**PROBLEM TO SOLVE:** Below are the records; how many of their lines contain "Camiseta"? Reply only with that figure.

**GIVEN DATA:**

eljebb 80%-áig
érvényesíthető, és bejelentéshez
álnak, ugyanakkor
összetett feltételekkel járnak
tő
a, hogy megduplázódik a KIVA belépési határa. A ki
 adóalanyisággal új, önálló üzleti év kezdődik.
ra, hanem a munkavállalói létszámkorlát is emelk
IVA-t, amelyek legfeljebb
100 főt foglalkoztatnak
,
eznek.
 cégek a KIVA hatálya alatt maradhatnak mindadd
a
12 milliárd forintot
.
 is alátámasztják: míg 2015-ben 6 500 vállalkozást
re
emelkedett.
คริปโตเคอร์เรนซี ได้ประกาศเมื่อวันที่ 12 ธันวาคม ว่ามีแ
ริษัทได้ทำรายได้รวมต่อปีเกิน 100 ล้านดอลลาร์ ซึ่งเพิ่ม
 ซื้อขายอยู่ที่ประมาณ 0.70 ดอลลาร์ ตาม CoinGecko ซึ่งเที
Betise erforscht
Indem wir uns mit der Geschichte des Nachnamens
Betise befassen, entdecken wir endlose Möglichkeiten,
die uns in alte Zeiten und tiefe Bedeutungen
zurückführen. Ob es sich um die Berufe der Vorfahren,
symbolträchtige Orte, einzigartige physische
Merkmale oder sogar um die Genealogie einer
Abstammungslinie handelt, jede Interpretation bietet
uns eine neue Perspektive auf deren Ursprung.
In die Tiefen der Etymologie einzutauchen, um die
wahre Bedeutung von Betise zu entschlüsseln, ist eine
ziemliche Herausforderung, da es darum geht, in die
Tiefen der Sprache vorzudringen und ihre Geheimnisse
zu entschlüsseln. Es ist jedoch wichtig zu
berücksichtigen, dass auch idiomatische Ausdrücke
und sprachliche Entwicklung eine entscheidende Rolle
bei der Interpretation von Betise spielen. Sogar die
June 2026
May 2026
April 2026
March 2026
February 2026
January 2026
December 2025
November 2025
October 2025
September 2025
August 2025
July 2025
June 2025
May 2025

* * *

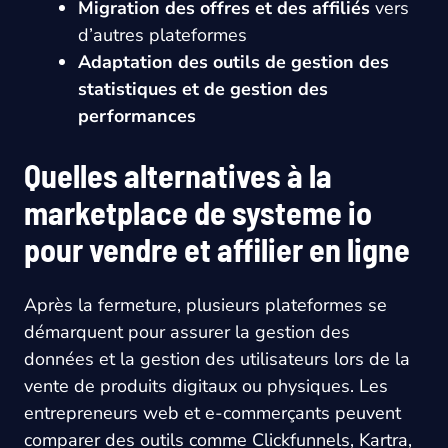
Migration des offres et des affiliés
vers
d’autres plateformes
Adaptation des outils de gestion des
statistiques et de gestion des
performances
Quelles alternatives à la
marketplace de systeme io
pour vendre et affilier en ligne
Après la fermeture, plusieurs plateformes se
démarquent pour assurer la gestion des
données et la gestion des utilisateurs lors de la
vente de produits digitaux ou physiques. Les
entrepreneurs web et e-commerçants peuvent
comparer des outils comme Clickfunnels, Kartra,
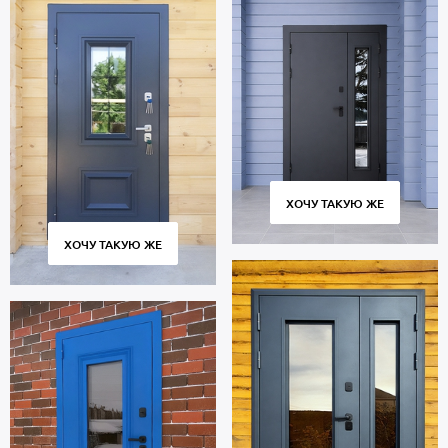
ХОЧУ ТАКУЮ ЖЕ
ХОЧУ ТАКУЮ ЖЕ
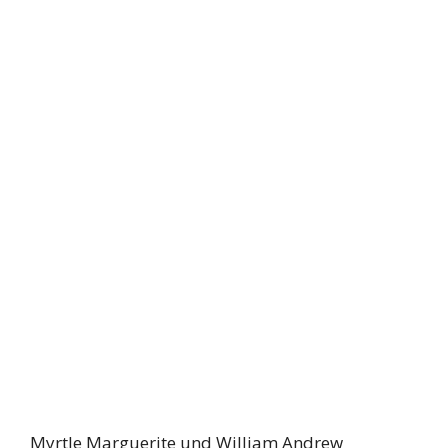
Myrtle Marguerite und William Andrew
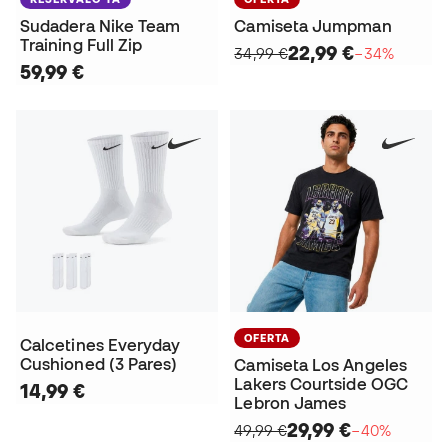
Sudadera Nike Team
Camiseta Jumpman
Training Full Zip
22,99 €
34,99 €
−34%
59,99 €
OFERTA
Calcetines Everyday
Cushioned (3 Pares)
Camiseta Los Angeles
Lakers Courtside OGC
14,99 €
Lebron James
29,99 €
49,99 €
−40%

**RESULT OF THE EXERCISE:** 2